For similar IFN-γ concentrations/106 cells, the aggregated cells responded with greater protein production as compared to the cell monolayers; the cell aggregates showed a regular dose-response curve throughout high IFN-γ concentrations, with significant differences between control and treated samples. The free cell monolayers treated with IFN-γ were all different from controls but not from each other. Therefore, microenvironment provided by the microcapsules, by favoring cell aggregation, greatly enhanced the production capacity of IDO1 in response to comparable IFN-γ concentrations.

Assessment of main immunoregulatory, anti-apoptotic and pro-angiogenic factors, and Toll-Like Receptor (TLRs) for recognition of pathogens such as viruses or bacteria was performed by qPCR (Figure 2F). From this analysis, IDO1 messenger was greatly induced by IFN-γ in cells aggregated within the microcapsules. Interestingly, the simple aggregation process enabled induction of IDO1. Actually, immunomodulation markers such as HLAG5 and IL-6 were already induced by cell aggregation, and the IFN-γ priming further potentiated their expression. IDO1 also affected viruses and, along with this, TLRs. In particular, TLR4 did not show changes, while TLR9 was negatively modulated by the aggregation, and positively by the IFN-γ, after aggregation, as compared to controls. TLR3 messenger was induced by IFN-γ treatment on both monolayers and microencapsulated cells. TLR2 was never expressed by hUCMS [8]. Angiopoietin 1 (ANGPT1) and FGF7 (KGF) were among the pro-angiogenic factors secreted by mesenchymal stem cells; these were present in monolayered hUCMS cells, treated or not with IFN-γ, and in treated/untreated aggregated cells, although IFN-γ did not induce significant changes in their expression. TGFβ1 messenger decreased upon treatment with IFN-γ on cells, aggregated within microcapsules, while IL10 messenger disappeared after the cell aggregation process, and IFN-γ treatment did not reactivate it. CPS-hUCMS, treated with IFN-γ o/n retained an optimal viability as compared to the untreated control (Figure 2D).

PBMCs features and typing

After 5 days of co-culture, the PBMCs underwent live/dead staining with 7ADD/po-pro1 (Figure 3A). Analysis of the relative morphological plots, where patient-derived PBMCs were co-incubated with microencapsulated or free hUCMS, was associated with higher percentage of lymphocytes as compared to culture of PBMCs in medium alone. For example, in COV patient #15 (Figure 3A), lymphocytes averaged 0.73% and reached 2.26% upon co-culture with free, and 2.58% with microencapsulated hUCMS. In particular, in severely ill patients such as COV#4 or COV#12 (Table 1), it was not possible to find lymphocytes after 5 days of culture under any circumstances.
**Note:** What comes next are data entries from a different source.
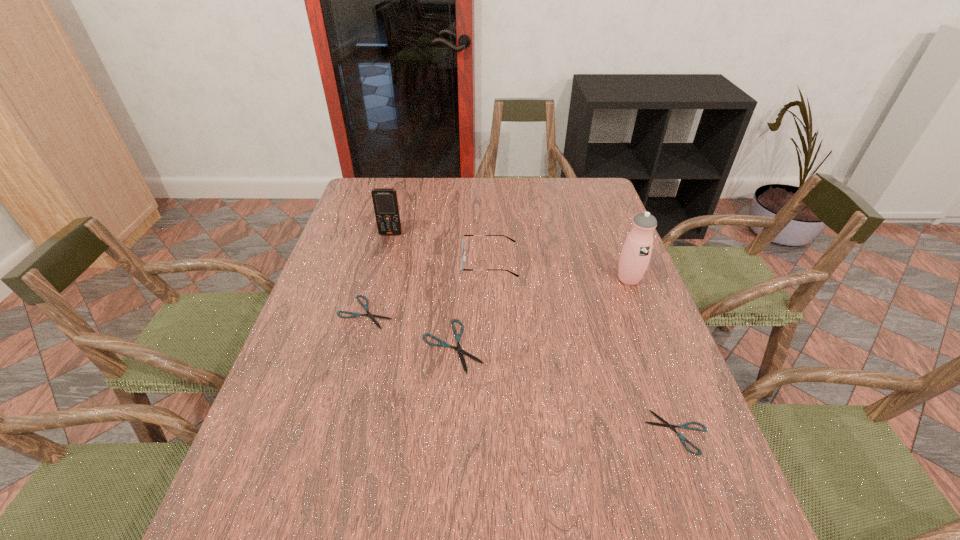 The image size is (960, 540). Identify the location of vacant space in between the tallest object and the second tallest shears. (497, 296).

Identify the location of vacant area that lies between the second shears from left to right and the farthest object. (422, 290).

The image size is (960, 540). In order to click on vacant space in between the thermos bottle and the farthest object in this screenshot , I will do `click(510, 257)`.

In order to click on free area in between the farthest object and the thermos bottle in this screenshot , I will do `click(510, 257)`.

At what (x,y) coordinates should I click in order to perform the action: click on free spot between the spectacles and the cellular telephone. Please return your answer as a coordinate pair (x, y). The width and height of the screenshot is (960, 540). Looking at the image, I should click on (441, 248).

You are a GUI agent. You are given a task and a screenshot of the screen. Output one action in this format:
    pyautogui.click(x=<x>, y=<y>)
    Task: Click on the free space that is in between the nearest shears and the cellular telephone
    The width and height of the screenshot is (960, 540).
    Given the screenshot: What is the action you would take?
    (x=534, y=333)

In order to click on vacant region between the second tallest object and the leftmost shears in this screenshot , I will do click(x=378, y=273).

Image resolution: width=960 pixels, height=540 pixels. In order to click on free spot between the second tallest shears and the farthest object in this screenshot , I will do (x=378, y=273).

Where is `free spot between the cellular telephone and the rightmost shears`? The height and width of the screenshot is (540, 960). free spot between the cellular telephone and the rightmost shears is located at coordinates 534,333.

Choose which object is the third nearest neighbor to the cellular telephone. Please provide its 2D coordinates. Your answer should be formatted as a tuple, i.e. [(x, y)], where the tuple contains the x and y coordinates of a point satisfying the conditions above.

[(442, 344)] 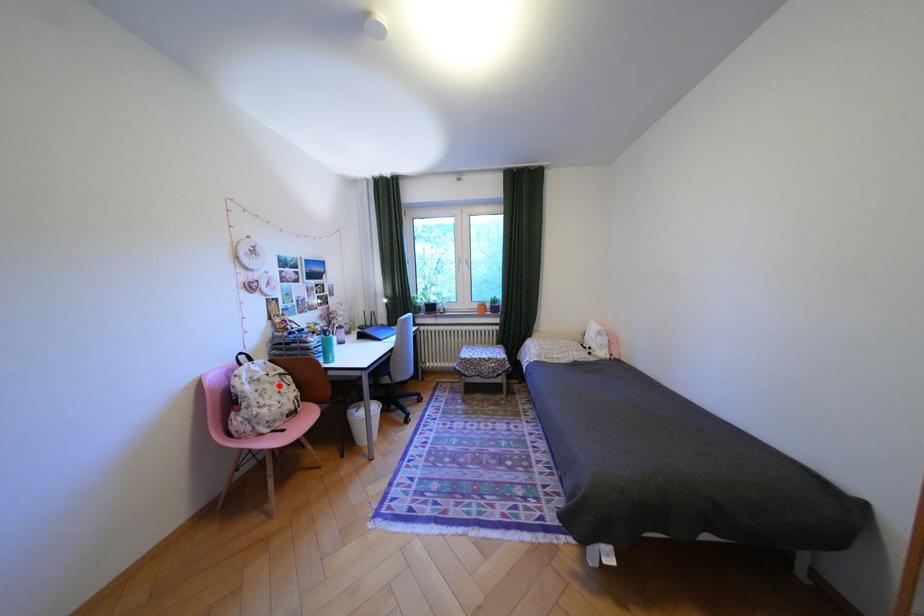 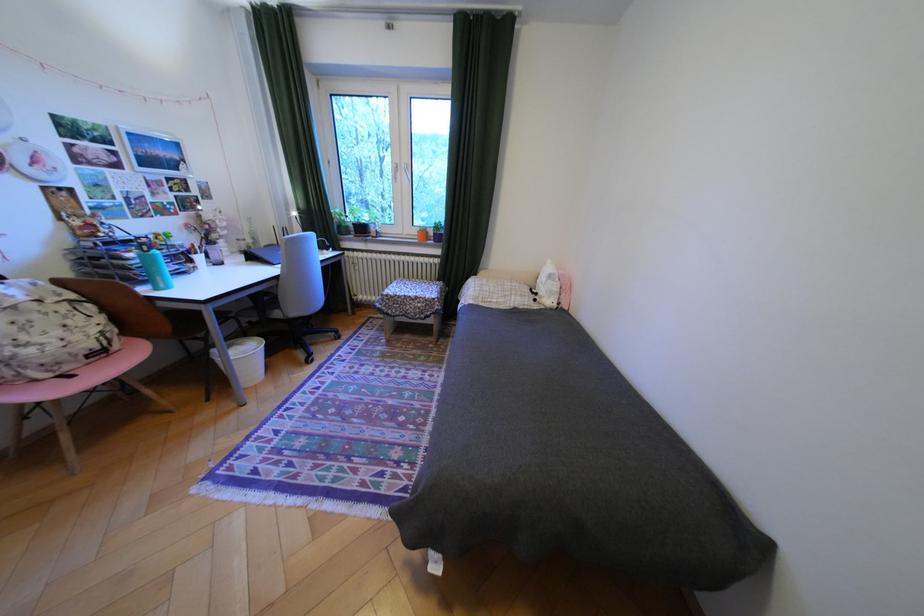 Locate, in the second image, the point that corresponds to the highlighted location in the first image.

(49, 317) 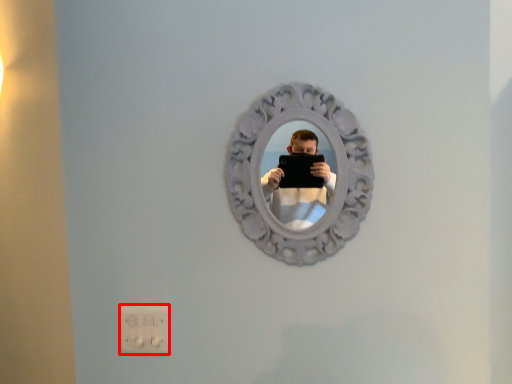 Question: From the image's perspective, what is the correct spatial positioning of electric outlet (annotated by the red box) in reference to view mirror?

Choices:
 (A) above
 (B) below

Answer: (B) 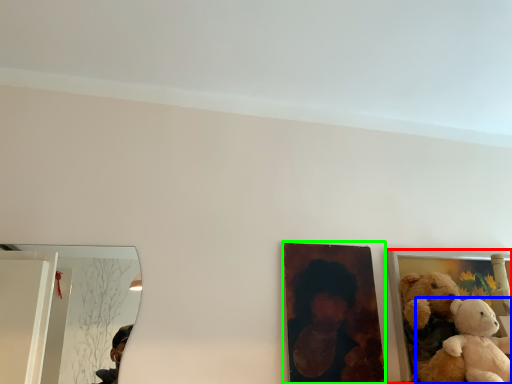 Question: Based on their relative distances, which object is farther from picture frame (highlighted by a red box)? Choose from teddy bear (highlighted by a blue box) and picture frame (highlighted by a green box).

Choices:
 (A) teddy bear
 (B) picture frame

Answer: (A) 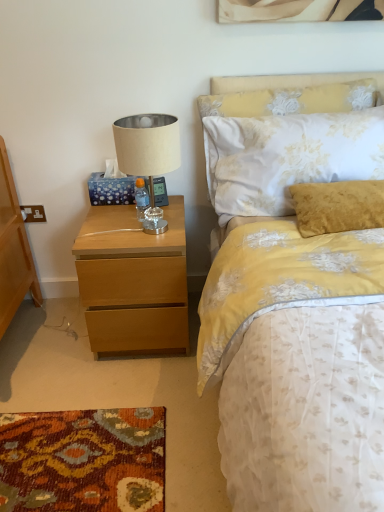 Question: Does beige fabric lampshade at upper left have a greater width compared to floral fabric pillow at upper right?

Choices:
 (A) yes
 (B) no

Answer: (A)

Question: Does beige fabric lampshade at upper left have a larger size compared to floral fabric pillow at upper right?

Choices:
 (A) yes
 (B) no

Answer: (B)

Question: Does beige fabric lampshade at upper left have a lesser height compared to floral fabric pillow at upper right?

Choices:
 (A) no
 (B) yes

Answer: (B)

Question: From the image's perspective, is beige fabric lampshade at upper left on floral fabric pillow at upper right?

Choices:
 (A) yes
 (B) no

Answer: (B)

Question: Does beige fabric lampshade at upper left have a lesser width compared to floral fabric pillow at upper right?

Choices:
 (A) no
 (B) yes

Answer: (A)

Question: From a real-world perspective, relative to beige fabric lampshade at upper left, is light wood nightstand at left vertically above or below?

Choices:
 (A) above
 (B) below

Answer: (B)

Question: From the image's perspective, relative to beige fabric lampshade at upper left, is light wood nightstand at left above or below?

Choices:
 (A) above
 (B) below

Answer: (B)

Question: Choose the correct answer: Is light wood nightstand at left inside beige fabric lampshade at upper left or outside it?

Choices:
 (A) inside
 (B) outside

Answer: (B)

Question: Considering their positions, is light wood nightstand at left located in front of or behind beige fabric lampshade at upper left?

Choices:
 (A) front
 (B) behind

Answer: (B)

Question: From the image's perspective, is floral fabric pillow at upper right positioned above or below light wood nightstand at left?

Choices:
 (A) below
 (B) above

Answer: (B)

Question: In terms of height, does floral fabric pillow at upper right look taller or shorter compared to light wood nightstand at left?

Choices:
 (A) short
 (B) tall

Answer: (A)

Question: Based on their sizes in the image, would you say floral fabric pillow at upper right is bigger or smaller than light wood nightstand at left?

Choices:
 (A) small
 (B) big

Answer: (A)

Question: Is point (372, 96) closer or farther from the camera than point (142, 278)?

Choices:
 (A) farther
 (B) closer

Answer: (A)

Question: In terms of width, does light wood nightstand at left look wider or thinner when compared to floral fabric pillow at upper right?

Choices:
 (A) thin
 (B) wide

Answer: (B)

Question: Is point (104, 287) positioned closer to the camera than point (345, 87)?

Choices:
 (A) closer
 (B) farther

Answer: (A) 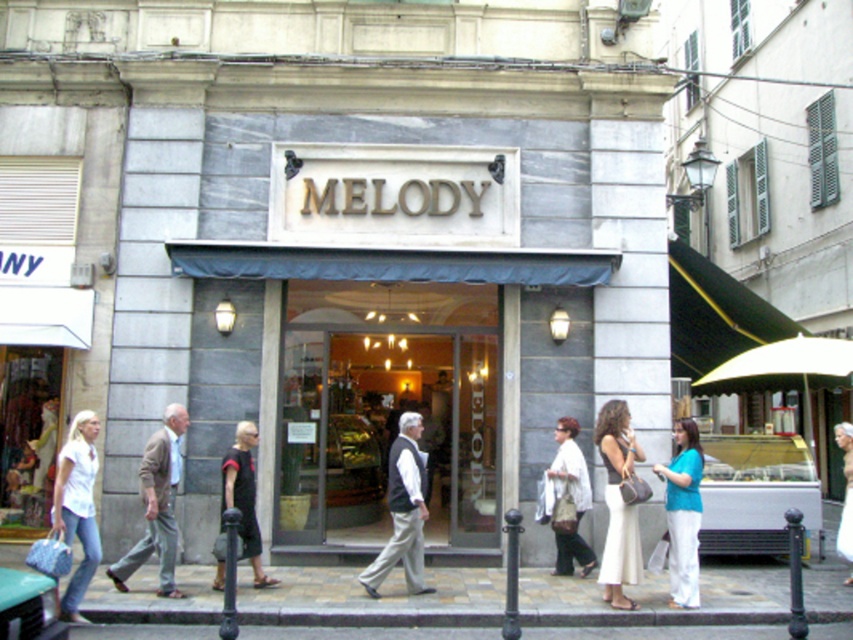 Does point (630, 552) come closer to viewer compared to point (160, 442)?

Yes, it is in front of point (160, 442).

The height and width of the screenshot is (640, 853). What do you see at coordinates (618, 502) in the screenshot?
I see `white cotton pants at center` at bounding box center [618, 502].

Locate an element on the screen. white cotton pants at center is located at coordinates (618, 502).

Is black fabric shirt at center closer to camera compared to white cotton blouse at center?

Yes, it is in front of white cotton blouse at center.

Is black fabric shirt at center wider than white cotton blouse at center?

Correct, the width of black fabric shirt at center exceeds that of white cotton blouse at center.

This screenshot has height=640, width=853. What do you see at coordinates (244, 497) in the screenshot?
I see `black fabric shirt at center` at bounding box center [244, 497].

The image size is (853, 640). I want to click on black fabric shirt at center, so click(x=244, y=497).

Who is lower down, gray wool vest at center or white cotton blouse at center?

white cotton blouse at center is below.

Does gray wool vest at center have a smaller size compared to white cotton blouse at center?

No, gray wool vest at center is not smaller than white cotton blouse at center.

Who is more forward, [398,516] or [581,486]?

Point [398,516]

Image resolution: width=853 pixels, height=640 pixels. In order to click on gray wool vest at center in this screenshot , I will do `click(403, 509)`. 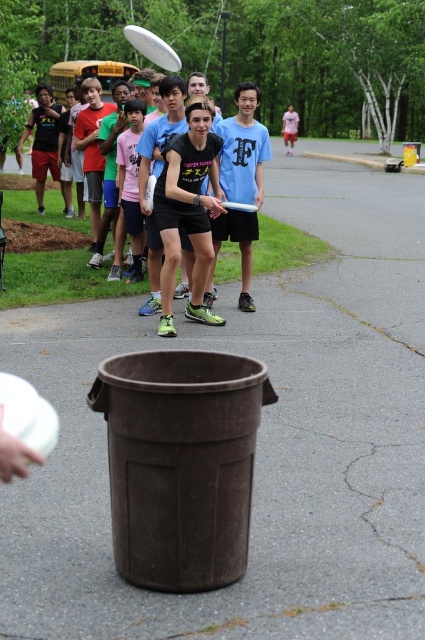 You are standing at the center of the image and see a point marked at coordinates (201, 195). What object is located exactly at that point?

The matte black t shirt at center is located exactly at point (201, 195). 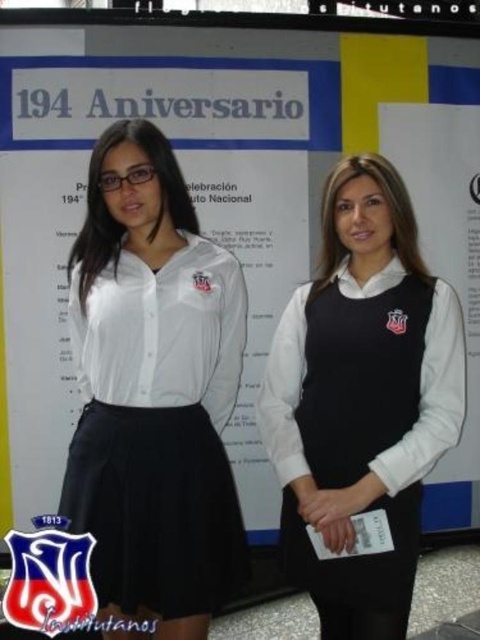 Question: Which of the following is the farthest from the observer?

Choices:
 (A) (301, 497)
 (B) (239, 308)

Answer: (B)

Question: Can you confirm if white matte shirt at center is bigger than black matte vest at center?

Choices:
 (A) no
 (B) yes

Answer: (B)

Question: Which point appears farthest from the camera in this image?

Choices:
 (A) (441, 385)
 (B) (223, 570)

Answer: (A)

Question: Is the position of white matte shirt at center more distant than that of black matte vest at center?

Choices:
 (A) yes
 (B) no

Answer: (B)

Question: Considering the relative positions of white matte shirt at center and black matte vest at center in the image provided, where is white matte shirt at center located with respect to black matte vest at center?

Choices:
 (A) below
 (B) above

Answer: (B)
Free, and even more microencapsulated hUCMS showed similar effects on control lymphocytes with an increase of cells percentage into the lymphocyte gate after 5 days of co-culture, with free or microencapsulated hUCMS (Figure 3A).

Figure 3.

Figure 3

Peripheral blood mononuclear cell (PBMC) examination. A. Morphological plot of a representative control and a patient (COV#15) with respect to either lymphocytes percentage after 5 days of culture, or co-culture with monolayered or microencapsulated hUCMS (CPS-hUCMS). B. Means of life-death data in controls as compared to COVID19 patients. C. Assessment of apoptosis with propidium Iodide. **P<0.01; ***P<0.001 in controls vs. patients within each individual condition.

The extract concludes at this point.